Indoor Rowing

Indoor rowing machines, known also as ergometers, simulate the rowing action of waterborne rowing for the purpose of exercise or as an adjunctive method of training for rowing on water. Today rowing is a popular form of cardio in gyms around the world and provides a unique form of cross-training alternative.

Rowing can be mixed and matched with any assortment of cardio options including treadmills, elliptical machines, Stair Masters, Life Cycles, skipping, outdoor running, cycling or swimming. For best results it is theoretically ideal to move through various cardio options to prevent adaptation, staleness or boredom.

Ergometer is a technical term meaning an apparatus that measures work or energy expended during a period of physical exercise. In sports nutrition a popular related term is Ergogenic. This term describes any supplement that can enhance physical performance, stamina or recovery.

There are many safe and proven ergogenic supplements available in Canadian health food stores such as creatine monohydrate, L-Carnitine, HMB, D-ribose, carnosine, BCAAs, L-glutamine, whey protein isolate, electrolytes, Beta-Alanine, Cordyceps (mushroom extract), various forms of ginseng and Rhodiola.
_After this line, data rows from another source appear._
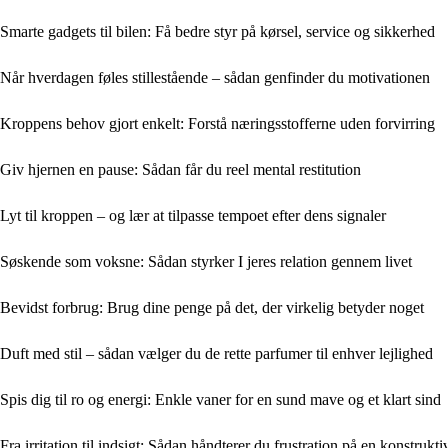
Smarte gadgets til bilen: Få bedre styr på kørsel, service og sikkerhed
Når hverdagen føles stillestående – sådan genfinder du motivationen
Kroppens behov gjort enkelt: Forstå næringsstofferne uden forvirring
Giv hjernen en pause: Sådan får du reel mental restitution
Lyt til kroppen – og lær at tilpasse tempoet efter dens signaler
Søskende som voksne: Sådan styrker I jeres relation gennem livet
Bevidst forbrug: Brug dine penge på det, der virkelig betyder noget
Duft med stil – sådan vælger du de rette parfumer til enhver lejlighed
Spis dig til ro og energi: Enkle vaner for en sund mave og et klart sind
Fra irritation til indsigt: Sådan håndterer du frustration på en konstrukt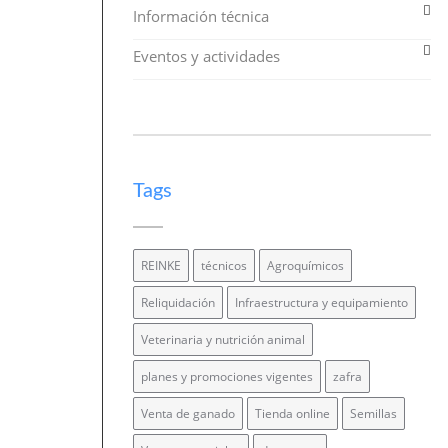
Información técnica
Eventos y actividades
Tags
REINKE
técnicos
Agroquímicos
Reliquidación
Infraestructura y equipamiento
Veterinaria y nutrición animal
planes y promociones vigentes
zafra
Venta de ganado
Tienda online
Semillas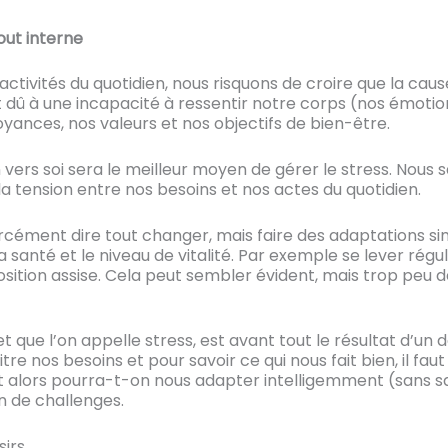
out interne
 activités du quotidien, nous risquons de croire que la caus
 dû à une incapacité à ressentir notre corps (nos émotions
yances, nos valeurs et nos objectifs de bien-être.
 vers soi sera le meilleur moyen de gérer le stress. Nous
la tension entre nos besoins et nos actes du quotidien.
rcément dire tout changer, mais faire des adaptations si
a santé et le niveau de vitalité. Par exemple se lever rég
osition assise. Cela peut sembler évident, mais trop peu d
 et que l’on appelle stress, est avant tout le résultat d’u
tre nos besoins et pour savoir ce qui nous fait bien, il fa
t alors pourra-t-on nous adapter intelligemment (sans sa
 de challenges.
sirs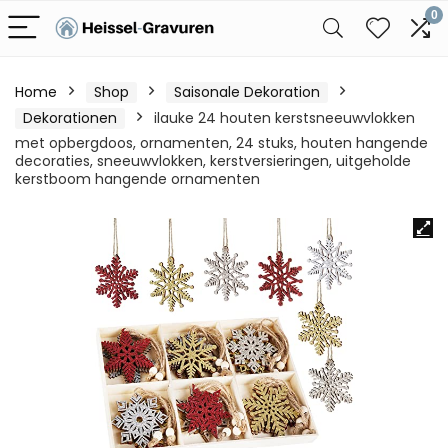
0
Home
Shop
Saisonale Dekoration
Dekorationen
ilauke 24 houten kerstsneeuwvlokken
met opbergdoos, ornamenten, 24 stuks, houten hangende
decoraties, sneeuwvlokken, kerstversieringen, uitgeholde
kerstboom hangende ornamenten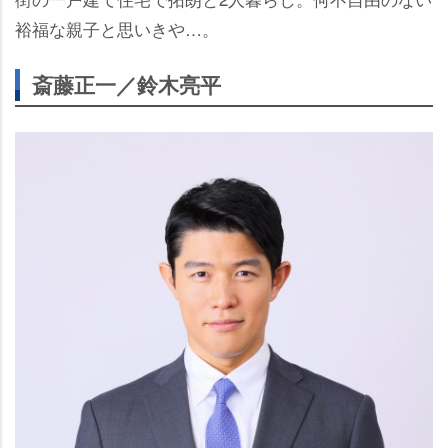
裕福な親子と思いきや…。
斎藤正一／鈴木亮平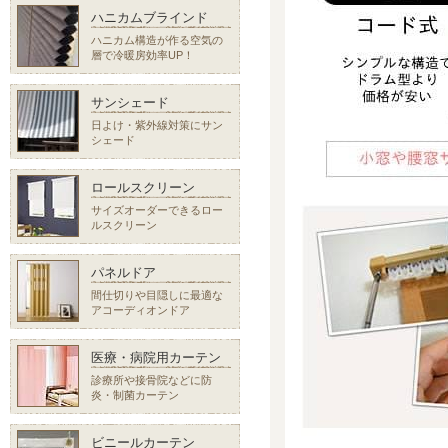
ハニカムブラインド
ハニカム構造が作る空気の
層で冷暖房効率UP！
サンシェード
日よけ・紫外線対策にサン
シェード
ロールスクリーン
サイズオーダーできるロー
ルスクリーン
パネルドア
間仕切りや目隠しに最適な
アコーディオンドア
医療・病院用カーテン
診療所や接骨院などに防
炎・制菌カーテン
ビニールカーテン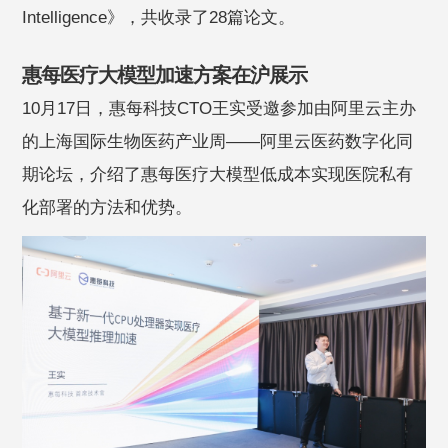
Intelligence》，共收录了28篇论文。
惠每医疗大模型加速方案在沪展示
10月17日，惠每科技CTO王实受邀参加由阿里云主办
的上海国际生物医药产业周——阿里云医药数字化同
期论坛，介绍了惠每医疗大模型低成本实现医院私有
化部署的方法和优势。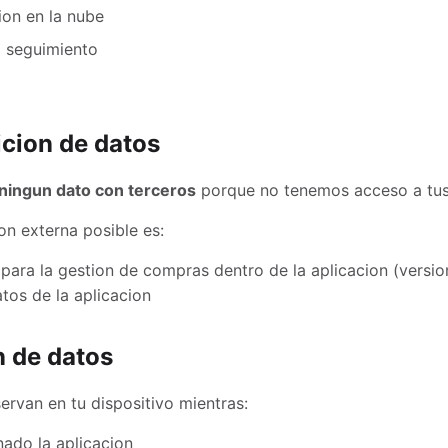
ion en la nube
ni seguimiento
cion de datos
ningun dato con terceros
porque no tenemos acceso a tus
on externa posible es:
 para la gestion de compras dentro de la aplicacion (versio
tos de la aplicacion
n de datos
ervan en tu dispositivo mientras:
nado la aplicacion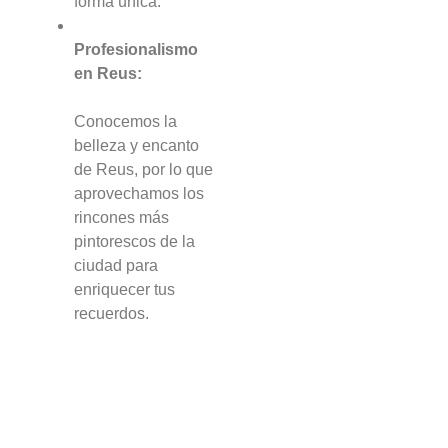
forma única.
Profesionalismo
en Reus:
Conocemos la
belleza y encanto
de Reus, por lo que
aprovechamos los
rincones más
pintorescos de la
ciudad para
enriquecer tus
recuerdos.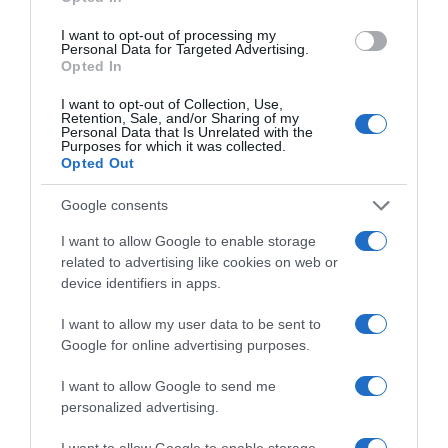
I want to opt-out of processing my
Personal Data for Targeted Advertising.
Opted In
I want to opt-out of Collection, Use,
Retention, Sale, and/or Sharing of my
Personal Data that Is Unrelated with the
Purposes for which it was collected.
Opted Out
Google consents
I want to allow Google to enable storage
related to advertising like cookies on web or
device identifiers in apps.
I want to allow my user data to be sent to
Google for online advertising purposes.
ΑΘΛΗΤΙΚΑ
Παγκόσμιο Κ20: Η Ιουλιάννα Ρούσσου
I want to allow Google to send me
πήρε το ασημένιο στα 800μ. μετά από
personalized advertising.
μια συγκλονιστική κούρσα
I want to allow Google to enable storage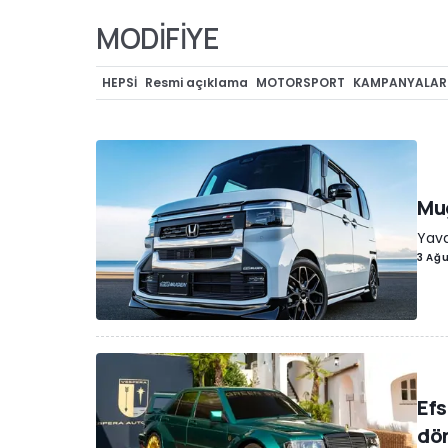
MODİFİYE
HEPSI
Resmi açıklama
MOTORSPORT
KAMPANYALAR
CASUS FOTOĞRAFLAR
ÖZEL VERSİYONLAR
TEKNOLOJİ
Müzayede
REKORLAR
Lastik dünyası
KONSEPTLER
R
Yarış/Kovalamaca
OTONOM ARAÇLAR
İLGİNÇ
ELEKT
OYUNLAR
Off-Road
KLASİKLER
FİYATI NE?
ÖDÜLLER
Mug
Yava
3 Ağ
Efs
dö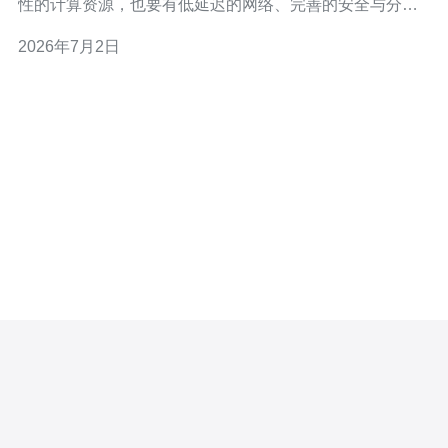
性的计算资源，也要有低延迟的网络、完善的安全与分布
式存储。推荐德讯电讯，因为其在本地机房提供高带宽的
2026年7月2日
云服务器与托管的Kubernetes服务、可扩展的VPS实例、
内置的CDN与DDoS防御解决方案，以及便捷的域名与
DNS管理，能在部署、弹性伸缩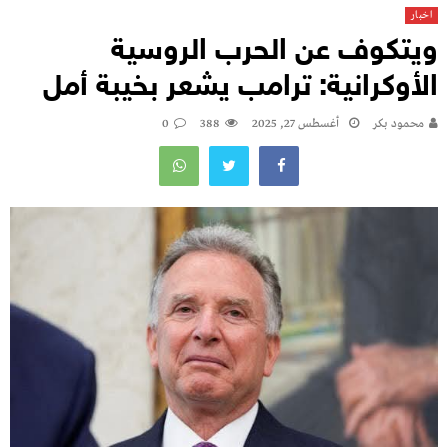
اخبار
ويتكوف عن الحرب الروسية
الأوكرانية: ترامب يشعر بخيبة أمل
محمود بكر
أغسطس 27, 2025
388
0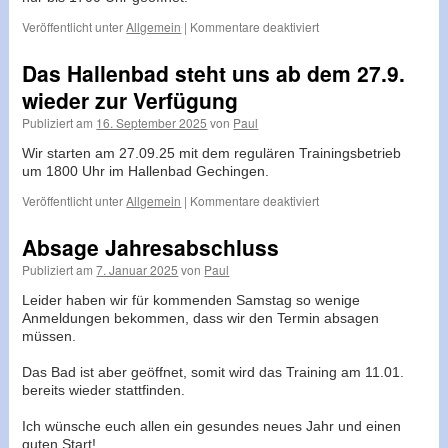
für
Veröffentlicht unter
Allgemein
|
Kommentare deaktiviert
Hallenbad
vorest
Das Hallenbad steht uns ab dem 27.9.
nicht
wieder zur Verfügung
für
Training
Publiziert am
16. September 2025
von
Paul
verfügbar
Wir starten am 27.09.25 mit dem regulären Trainingsbetrieb
um 1800 Uhr im Hallenbad Gechingen.
für
Veröffentlicht unter
Allgemein
|
Kommentare deaktiviert
Das
Hallenbad
Absage Jahresabschluss
steht
Publiziert am
7. Januar 2025
von
Paul
uns
ab
Leider haben wir für kommenden Samstag so wenige
dem
Anmeldungen bekommen, dass wir den Termin absagen
27.9.
müssen.
wieder
zur
Das Bad ist aber geöffnet, somit wird das Training am 11.01.
Verfügung
bereits wieder stattfinden.
Ich wünsche euch allen ein gesundes neues Jahr und einen
guten Start!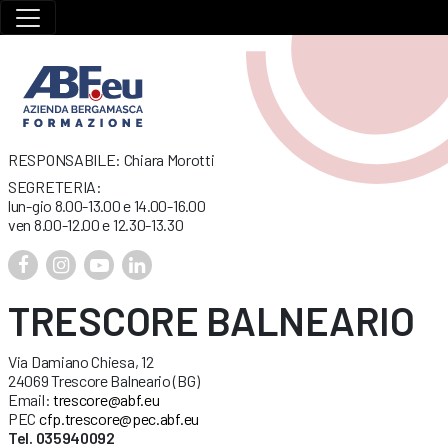
RESPONSABILE: Chiara Morotti
SEGRETERIA:
lun-gio 8.00-13.00 e 14.00-16.00
ven 8.00-12.00 e 12.30-13.30
TRESCORE BALNEARIO
Via Damiano Chiesa, 12
24069 Trescore Balneario (BG)
Email:
trescore@abf.eu
PEC
cfp.trescore@pec.abf.eu
Tel. 035940092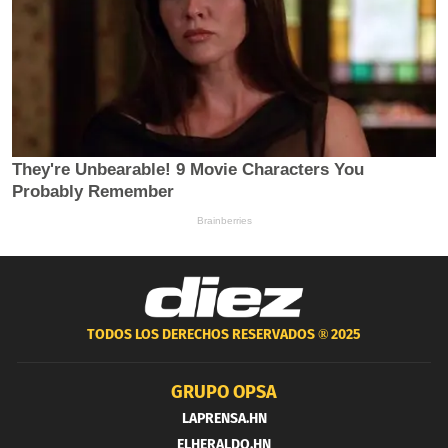
TODOS LOS DERECHOS RESERVADOS ®
2025
GRUPO OPSA
LAPRENSA.HN
ELHERALDO.HN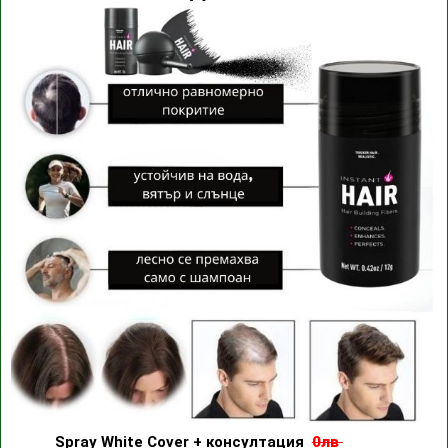
Spray White Cover + консултация
0лв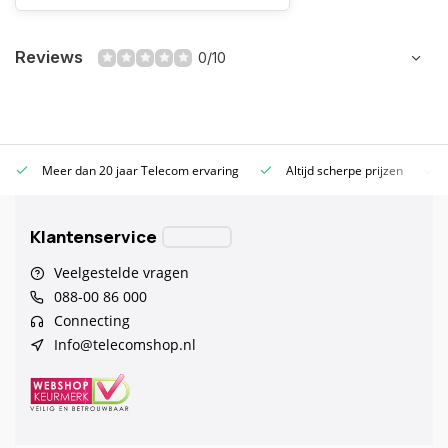
Reviews
0/10
Meer dan 20 jaar Telecom ervaring
Altijd scherpe prijzen
Klantenservice
Veelgestelde vragen
088-00 86 000
Connecting
Info@telecomshop.nl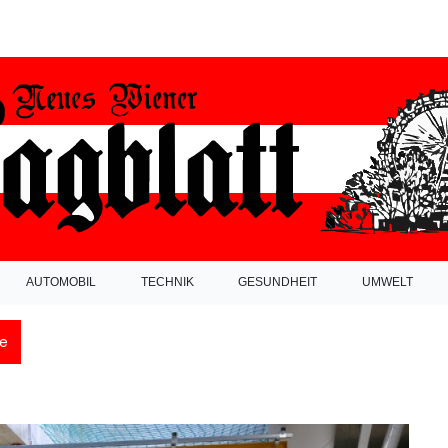
AUTOMOBIL
TECHNIK
GESUNDHEIT
UMWELT
e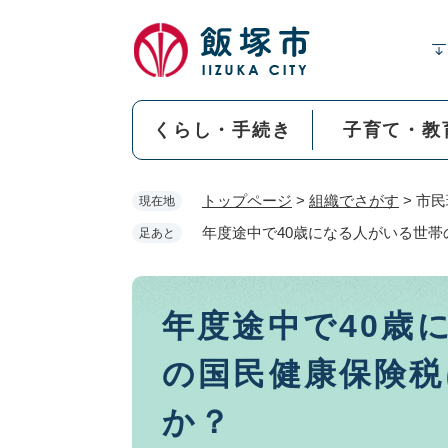
ペ
ー
ジ
の
先
くらし・手続き
子育て・教
頭
で
す
トップページ
>
組織でさがす
>
市民
現在地
。
年度途中で40歳になる人がいる世
足あと
本
年度途中で40歳
文
の国民健康保険税
か？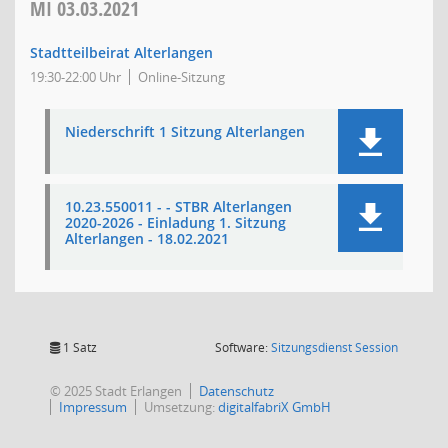
MI
03.03.2021
Stadtteilbeirat Alterlangen
19:30-22:00 Uhr
Online-Sitzung
Niederschrift 1 Sitzung Alterlangen
10.23.550011 - - STBR Alterlangen
2020-2026 - Einladung 1. Sitzung
Alterlangen - 18.02.2021
(Wird in
1 Satz
Software:
Sitzungsdienst
Session
© 2025 Stadt Erlangen
Datenschutz
Impressum
Umsetzung:
digitalfabriX GmbH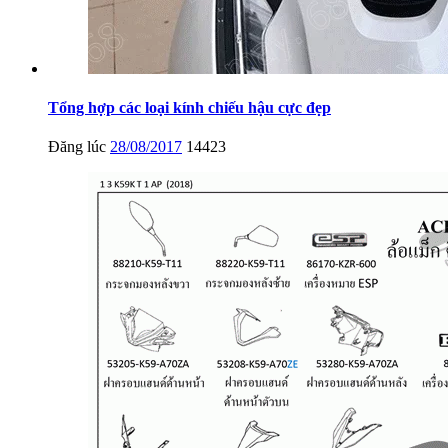
Tổng hợp các loại kính chiếu hậu cực đẹp
Đăng lúc
28/08/2017
14423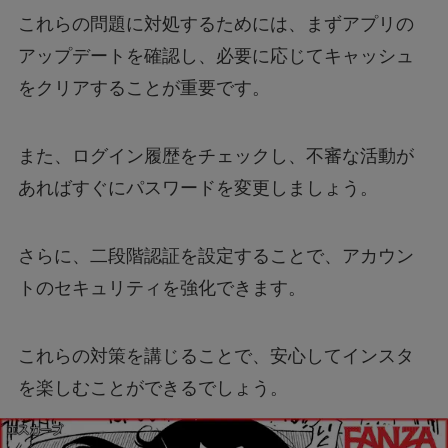
これらの問題に対処するためには、まずアプリの
アップデートを確認し、必要に応じてキャッシュ
をクリアすることが重要です。
また、ログイン履歴をチェックし、不審な活動が
あればすぐにパスワードを変更しましょう。
さらに、二段階認証を設定することで、アカウン
トのセキュリティを強化できます。
これらの対策を講じることで、安心してインスタ
を楽しむことができるでしょう。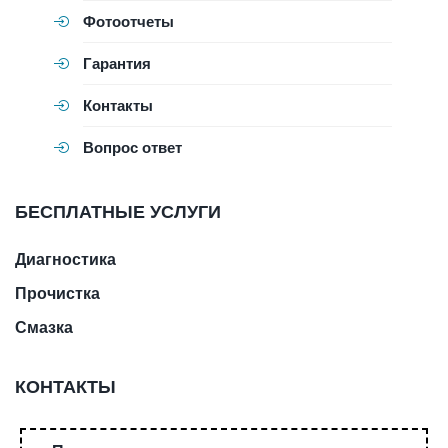
Фотоотчеты
Гарантия
Контакты
Вопрос ответ
БЕСПЛАТНЫЕ УСЛУГИ
Диагностика
Прочистка
Смазка
КОНТАКТЫ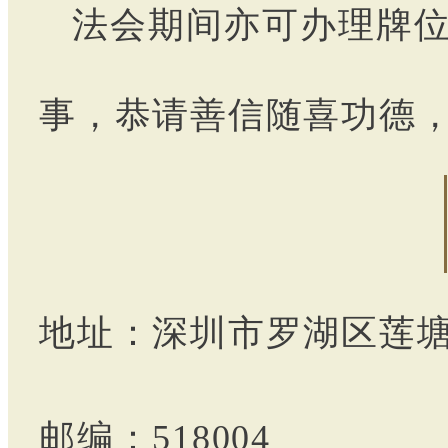
法会期间亦可办理牌
事，恭请善信随喜功德
地址：深圳市罗湖区莲
邮编：518004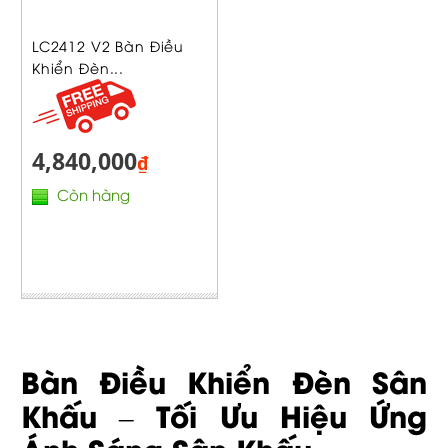
LC2412 V2 Bàn Điều
Khiển Đèn...
4,840,000
₫
Còn hàng
Bàn Điều Khiển Đèn Sân
Khấu – Tối Ưu Hiệu Ứng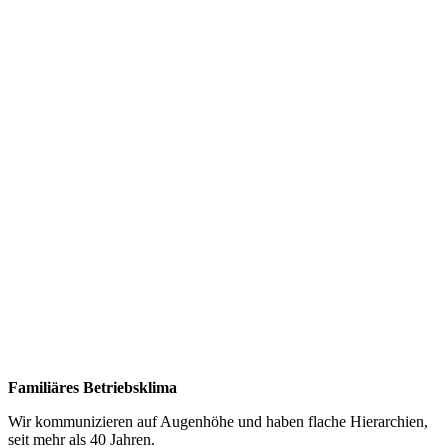
Familiäres Betriebsklima
Wir kommunizieren auf Augenhöhe und haben flache Hierarchien,
seit mehr als 40 Jahren.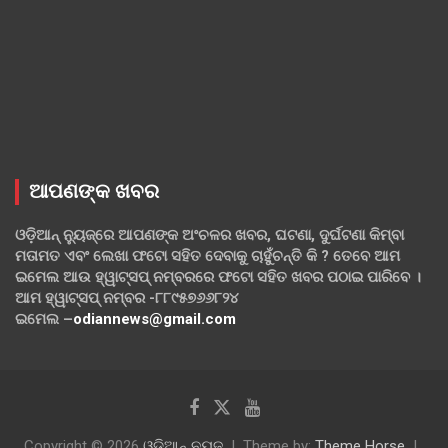
ଆପଣଙ୍କ ଖବର
ଓଡ଼ିଆନ୍ ନ୍ୟୁଜ୍‌ରେ ଆପଣଙ୍କ ଅଂଚଳର ଖବର, ଘଟଣା, ଦୁର୍ଘଟଣା କିମ୍ବା
ମତାମତ ଏବଂ ଲେଖା ଫଟୋ ସହିତ ଦେବାକୁ ଚାହୁଁଚନ୍ତି କି ? ତେବେ ଆମ
ଇମେଲ ଆଉ ହ୍ୱାଟ୍‌ସପ୍ ନମ୍ବରରେ ଫଟୋ ସହିତ ଖବର ପଠାଇ ପାରିବେ ।
ଆମ ହ୍ୱାଟ୍‌ସପ୍ ନମ୍ବର -୮୮୯୫୭୬୬୮୨୪
ଇମେଲ –
odiannews@gmail.com
Copyright © 2026
ଓଡିଆନ୍ ନ୍ୟୁଜ
Theme by:
Theme Horse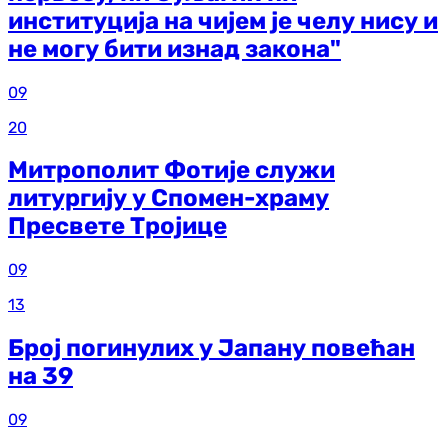
институција на чијем је челу нису и
не могу бити изнад закона"
09
20
Митрополит Фотије служи
литургију у Спомен-храму
Пресвете Тројице
09
13
Број погинулих у Јапану повећан
на 39
09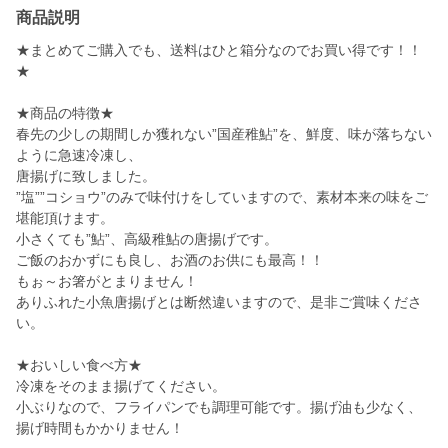
商品説明
★まとめてご購入でも、送料はひと箱分なのでお買い得です！！
★
★商品の特徴★
春先の少しの期間しか獲れない”国産稚鮎”を、鮮度、味が落ちない
ように急速冷凍し、
唐揚げに致しました。
”塩””コショウ”のみで味付けをしていますので、素材本来の味をご
堪能頂けます。
小さくても”鮎”、高級稚鮎の唐揚げです。
ご飯のおかずにも良し、お酒のお供にも最高！！
もぉ～お箸がとまりません！
ありふれた小魚唐揚げとは断然違いますので、是非ご賞味くださ
い。
★おいしい食べ方★
冷凍をそのまま揚げてください。
小ぶりなので、フライパンでも調理可能です。揚げ油も少なく、
揚げ時間もかかりません！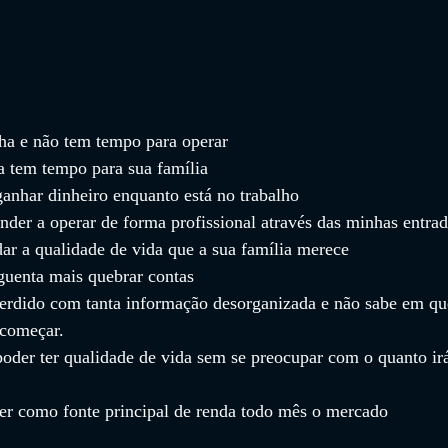
lha e não tem tempo para operar
a tem tempo para sua família
anhar dinheiro enquanto está no trabalho
der a operar de forma profissional através das minhas entrad
ar a qualidade de vida que a sua família merece
guenta mais quebrar contas
perdido com tanta informação desorganizada e não sabe em qu
 começar.
oder ter qualidade de vida sem se preocupar com o quanto ir
ter como fonte principal de renda todo mês o mercado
Indoor rowing goes back as far as the 4th Century BCE, when an Athenian admiral ordered his men to build wooden rowing frames on shore in order to teach his soldiers rowing technique and timing for rowing on board ship.

Soldiers are physically trained for combat and survival, and everywhere today across the planet in every country with a military presence, soldiers are conditioned and trained through controlled physical exercise to enhance their capacity to survive and stay alive in tough, stressful conditions that demand a high level of functional performance.

Keep this point in mind because as a civilian the properties and benefits of controlled exercise will do exactly the same for you. Exercise is a proven method of elevating human capacity to survive and stay alive in the modern world. The goal is to improve strength, power, endurance, stamina and flexibility as well as increase tolerance to stress, infection and disease.

Rowing Technique

With rowing the resistance is created by how hard you push with your legs or pull with your arms, so you control the intensity of each session. The rowing stroke is divided into four basic phases known as the ‘catch’, the ‘drive’, the ‘finish’ and the ‘recovery’.

It’s best to have a personal trainer or rowing expert teach you good rowing technique and also watch how you row. I’ve seen many more members row incorrectly than correctly and it’s always because the person hasn’t received decent instruction.

Another great way to learn proper technique is to watch how rowing is performed correctly on the internet. A great site that will give you more than bargained for is Concept 2 is one of the most popular indoor rowing equipment brands in the world.

Rowing Workouts

Of course the old standby with cardio is to just get on the device and start using it for 20, 30 or 60 continuous minutes at a low to moderate pace.

It’s up to each one of us to ‘float our own boat’, but for best results and improved overall fitness, that strategy has been replaced with a newer, more effective style of exercise called interval training. Interval training is more intense and typically shorter in duration.

Interval training is ideal for those with time restraint issues, as ten minutes of high-intensity interval training (HIIT) is superior in many ways to someone jogging on the treadmill for one hour. First you burn more fat not only during this anaerobic style of cardio workout, but also over the next 24 hours as your body compensates metabolically from the intense exertion.

You can also elevate your heart rate to a level not possible at a moderate continuous pace. The good news is this effect is not only wonderful for heart health but also for preserving and building new muscle.

The idea is to warm-up for say 5 minutes at a moderate pace then row harder and faster for 2 minutes, followed by a subsequent return to your original moderate pace. After 1-2 minutes at this recovery pace, depending on your fitness level, you then crank it up again for 2 minutes.

Each training interval is called a ‘piece’ and an entire workout on average will include 3-12 pieces. Individual pieces can vary from short (2 min) to medium (6 min) to long (15 min). The workout variation is vast and perfect for those who enjoy variety.

Benefits of Rowing

Using a rowing machine can help build and tone your muscular system, strengthen your cardiovascular function and increase your stamina. Rowing machines are particularly effective for older folks because they place no strain on the back and joints.

A vigorous workout on a rowing machine utilizes plenty of calories as rowing uses virtually every major muscle group in the body with each stroke including the legs, hips, buttocks, back, shoulders and arms.

The trunk and core are also nicely stimulated throughout the entire stroke. If you've never tried indoor rowing why not give it a shot. The most you will lose is the a priori non-experience.

As always...Stay Well and Live Free!